** MATERIAL PROVIDED follows **
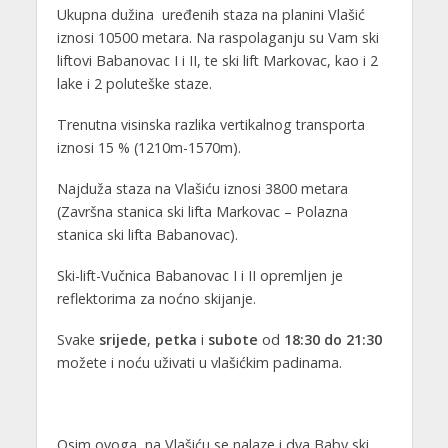
Ukupna dužina uređenih staza na planini Vlašić
iznosi 10500 metara. Na raspolaganju su Vam ski
liftovi Babanovac I i II, te ski lift Markovac, kao i 2
lake i 2 poluteške staze.
Trenutna visinska razlika vertikalnog transporta
iznosi 15 % (1210m-1570m).
Najduža staza na Vlašiću iznosi 3800 metara
(Završna stanica ski lifta Markovac – Polazna
stanica ski lifta Babanovac).
Ski-lift-Vučnica Babanovac I i II opremljen je
reflektorima za noćno skijanje.
Svake
srijede
,
petka
i
subote
od
18:30 do 21:30
možete i noću uživati u vlašićkim padinama.
Osim ovoga, na Vlašiću se nalaze i dva Baby ski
** End of MATERIAL PROVIDED **
▶ WHAT IS NEEDED
Find every line in the records above that holds the word "lifta", and copy each one.

▶ OUTPUT
(Završna stanica ski lifta Markovac – Polazna
stanica ski lifta Babanovac).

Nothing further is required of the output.